Stretta therapy delivers low power, low temperature radiofrequency energy to remodel the valve known as the lower oesophageal sphincter (LES) at the junction of the oesophagus and the stomach. Stretta reduces or eliminates regurgitation of stomach contents by improving muscle tone and reducing random openings of the LES that are known to cause GERD. Stretta treatment results in elimination or significant reductions of GERD symptoms and medication use, and significant improvement in a patient's quality of life. (Credit: PRNewsFoto/Mederi Therapeutics Inc.)

The new study, ‘Radiofrequency energy delivery to the lower esophageal sphincter improves gastroesophageal reflux patient-reported outcomes in failed laparoscopic Nissen fundoplication cohort’, compared ten-year results of Stretta Therapy for refractory GERD patients in those who had failed previous LNF surgery, as well as those patients who had not had surgery.

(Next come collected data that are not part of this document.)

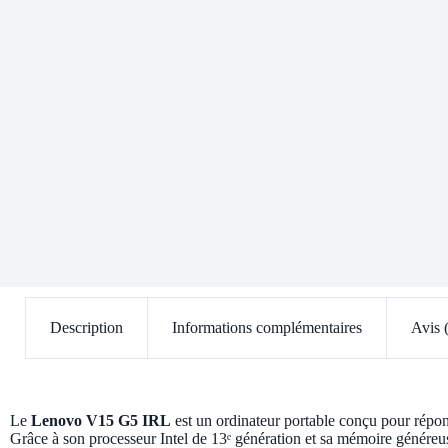
Description
Informations complémentaires
Avis 
Le
Lenovo V15 G5 IRL
est un ordinateur portable conçu pour répon
Grâce à son processeur Intel de 13ᵉ génération et sa mémoire généreuse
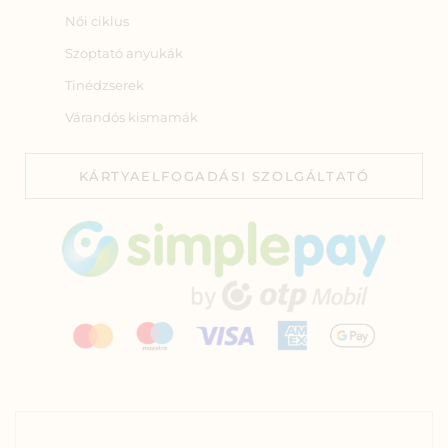
Női ciklus
Szoptató anyukák
Tinédzserek
Várandós kismamák
KÁRTYAELFOGADÁSI SZOLGÁLTATÓ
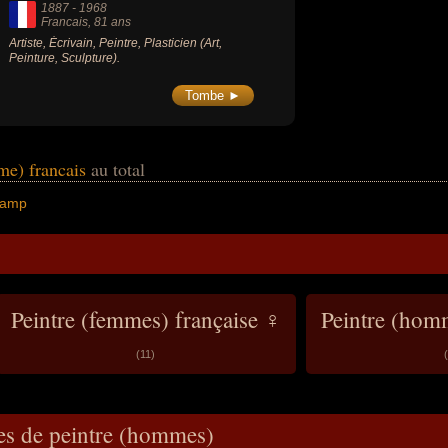
1887
-
1968
Francais
, 81 ans
Artiste, Écrivain, Peintre, Plasticien (Art,
Peinture, Sculpture).
Tombe ►
me) francais
au total
hamp
Peintre (femmes) française ♀
Peintre (hom
(11)
es de peintre (hommes)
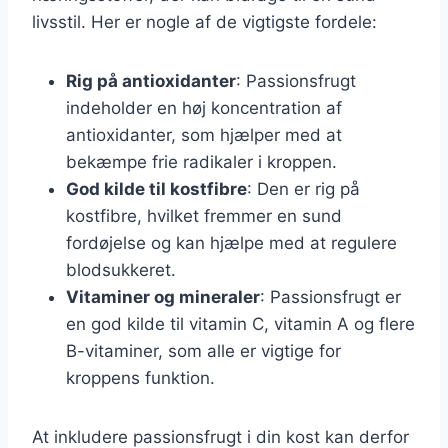
livsstil. Her er nogle af de vigtigste fordele:
Rig på antioxidanter
: Passionsfrugt
indeholder en høj koncentration af
antioxidanter, som hjælper med at
bekæmpe frie radikaler i kroppen.
God kilde til kostfibre
: Den er rig på
kostfibre, hvilket fremmer en sund
fordøjelse og kan hjælpe med at regulere
blodsukkeret.
Vitaminer og mineraler
: Passionsfrugt er
en god kilde til vitamin C, vitamin A og flere
B-vitaminer, som alle er vigtige for
kroppens funktion.
At inkludere passionsfrugt i din kost kan derfor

After Stretta therapy, the refractory LNF subset demonstrated median improvements in GERD-HRQL, satisfaction, and medication use at all follow-up time points ≥6 months to ten years, which the researcher say was significant from a baseline of both on- and off-medications (p<0.05).

Specifically at ten years, median GERD-HRQL decreased from 36 to 7 (p<0.001), satisfaction increased from 1 to 4 (p<0.001), and medication score decreased from 7 to 6 (p=0.040). Nine patients decreased medication use by half at ten years. No significant differences existed between refractory LNF and standard refractory GERD subsets at any follow-up time point ≥6 months to ten years (p>0.05) after Stretta.

At ten years, no significant differences were noted between refractory LNF and standard Stretta subsets regarding medication use (p=0.088), patient satisfaction (p=0.573), and GERD-HRQL (p=0.075). Stretta procedures were completed without difficulty or significant intraoperative or long-term adverse events.

"Stretta effectively treats the underlying muscle without needing to wrap the stomach or perform other anatomical alteration, it should be considered first line treatment in patients who have failed Nissen,” added Noar.